[Date Prev][Date Next] [Thread Prev][Thread Next] [Date Index] [Thread Index]

Caching review



I'm in the middle of building a patch for 718225, I'm having to think carefully about caching at this point, and I think the area of caching could do with a review (or at least a little input or agreement with my proposals/plans from Daniel).

Obviously its too late to get too much improvement in this area into jessie, but knowing the intended direction of improvement for a future version could be very helpful in building this patch, (as well as shaping the next version).

(tl;dr summary at end.)

Brief caching background:
-------------------------------------
The set of cachable files includes downloaded: packages (deb & udeb), installer files (vmlinuz & initrd), and distribution information files (release, packages.gz and contents-[arch].gz files). Additionally, there's possible caching of certain completed build stages, but this is mainly useful only for development of LB, with the exception of caching the basic bootstrap chroot which is required by the current design of the build process.

Caching scenarios include: During a single clean build (don't download the same thing multiple times); Re-running a build process in a directory where a build has previously taken place, without cleaning it out, so potential for many files to be retrieved from the cache; and doing an offline build, where absolutely everything will and must come from the cache (a variation of building in a previously used directory; and not to be confused with using your own local mirror, a completely different thing!).

One further situation complicates things further. The description of the --cache-packages parameter describes that disabling it is not recommended, but in rare setups it is actually faster to re-download (from a local mirror) rather than hit the disk.

Offline building:
-------------------------------------
The only reference to offline building I've seen in LB documentation is within the description for the --cache-indices parameter ("would allow to rebuild an image completely offline, however, you would not get updates anymore", which was introduced in the v1.0 live-helper days. If enabled, a few apt data files are retrieved from a cached copy if they exist, rather than re-installing a few local keys and key packages (if you have any in your config), and an install of aptitude is possibly avoided. To me this param and bit of code are a little puzzling, adding complexity to avoid very little work, and it's not even entirely clear to me how it helps "offline" capabilities, unless only in relation to the possible install of aptitude, which surely could be handled much more cleanly. I can find nothing through google that suggests this parameter is actually needed by anyone, just someone happening to notice it break in an ancient bug report, and a mention of it in an old article.

Furthermore, offline building has actually been broken for at least two and a half years now, since "support for including firmware packages automatically" was included in v3.0-a47, unless you disable inclusion of firmware packages (set --firmware-binary and --firmware-chroot to false). That code has always lacked caching support, preventing offline building. Clearly there seems to be no serious use for it.

My partially complete 718225 work does actually fix the lack of caching in the 'firmware' related code, and thus it's possible that offline building could be workable once again, but should I bother paying it any thought? I'm still trying to figure out how I might best use caching in implementing this patch; if we agreed on offline support being unnecessary and ditching it, it might possibly make things a little less complicated (and --cache-indices could perhaps be ripped out later inline with that).

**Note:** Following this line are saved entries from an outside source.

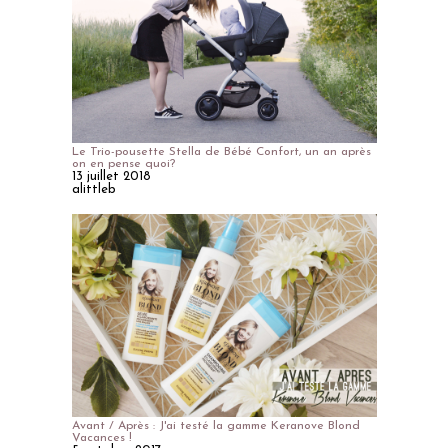
Le Trio-pousette Stella de Bébé Confort, un an après
on en pense quoi?
13 juillet 2018
alittleb
Avant / Après : J'ai testé la gamme Keranove Blond
Vacances !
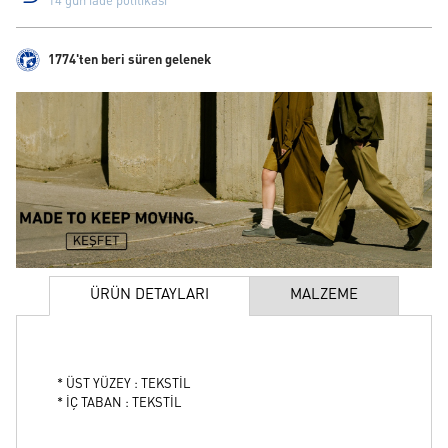
14 gün iade politikası
1774'ten beri süren gelenek
ÜRÜN DETAYLARI
MALZEME
* ÜST YÜZEY : TEKSTİL
* İÇ TABAN : TEKSTİL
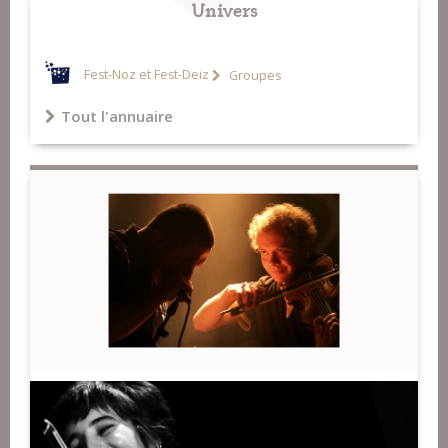
Univers
Fest-Noz et Fest-Deiz
Groupes
Tout l'annuaire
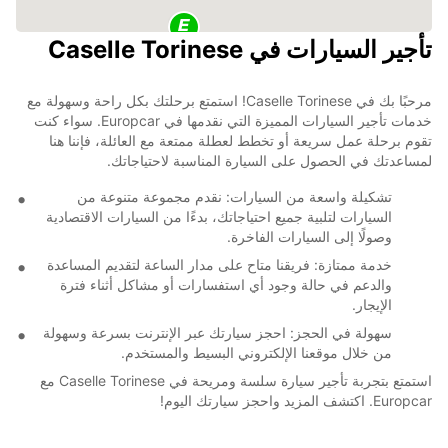
تأجير السيارات في Caselle Torinese
مرحبًا بك في Caselle Torinese! استمتع برحلتك بكل راحة وسهولة مع
خدمات تأجير السيارات المميزة التي نقدمها في Europcar. سواء كنت
تقوم برحلة عمل سريعة أو تخطط لعطلة ممتعة مع العائلة، فإننا هنا
لمساعدتك في الحصول على السيارة المناسبة لاحتياجاتك.
تشكيلة واسعة من السيارات: نقدم مجموعة متنوعة من
السيارات لتلبية جميع احتياجاتك، بدءًا من السيارات الاقتصادية
وصولًا إلى السيارات الفاخرة.
خدمة ممتازة: فريقنا متاح على مدار الساعة لتقديم المساعدة
والدعم في حالة وجود أي استفسارات أو مشاكل أثناء فترة
الإيجار.
سهولة في الحجز: احجز سيارتك عبر الإنترنت بسرعة وسهولة
من خلال موقعنا الإلكتروني البسيط والمستخدم.
استمتع بتجربة تأجير سيارة سلسة ومريحة في Caselle Torinese مع
Europcar. اكتشف المزيد واحجز سيارتك اليوم!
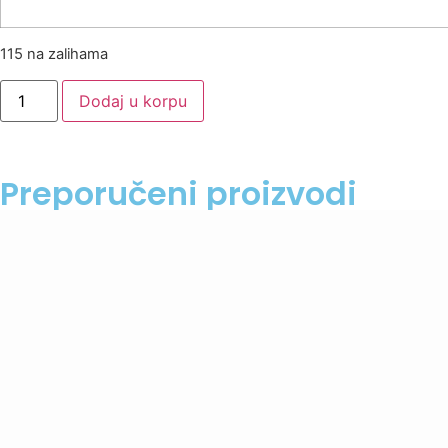
115 na zalihama
Dodaj u korpu
Preporučeni proizvodi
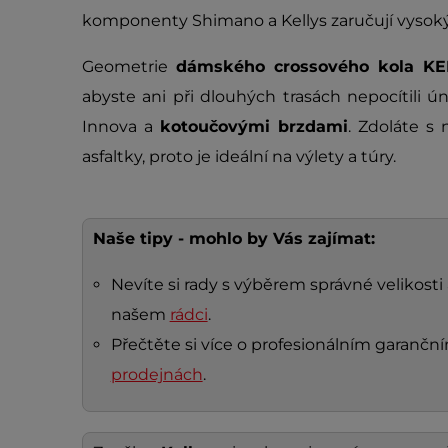
komponenty Shimano a Kellys zaručují vysoký
Geometrie
dámského crossového kola KE
abyste ani při dlouhých trasách nepocítili 
Innova a
kotoučovými brzdami
. Zdoláte s 
asfaltky, proto je ideální na výlety a túry.
Naše tipy - mohlo by Vás zajímat:
Nevíte si rady s výběrem správné velikosti 
našem
rádci
.
Přečtěte si více o profesionálním garanč
prodejnách
.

Update: Just noticed, downloading of mirror 'trace' files (placed in the image as .disk/archive_trace) does not use caching, and has been in place since v1.0.5-2, so offline building can't have worked since then! (Unless perhaps that just silently fails).

No Caching (of package files)
-------------------------------------
(Downloading being faster than retrieving from disk). Apparently a rarely needed capability, which has existed since around v1.0-a22. Nothing on google about it, though I'm sure it does work, so maybe there are people using it, but is anyone? Obviously there's going to be a fair bit of disk activity during the build process anyway, this just reduces it a little. Can the existence of this functionality really be justified? It would be nice to remove unnecessary things like this to keep the code cleaner, so perhaps it could be removed in the next version. Does anyone seriously require this?

Freshness
-------------------------------------
For the installer stage of the build process, everything is retrieved from the cache if a copy is already there, except (currently) the contents-[arch].gz files used to get a list of firmware packages to download. If you check out the installer images (e.g. http://ftp.debian.org/debian/dists/sid/main/installer-amd64/), i.e. the vmlinuz and initrd files used by the install process, you'll see that they rarely, but occasionally are updated. Obviously if you use the daily build it's more frequent. There's actually a security risk in using the daily build (inadequate info files to securely download, which my 718225 patch highlights to the user), so perhaps that's to be avoided, but there's still a decent need for a user to want to replace their cached installer files.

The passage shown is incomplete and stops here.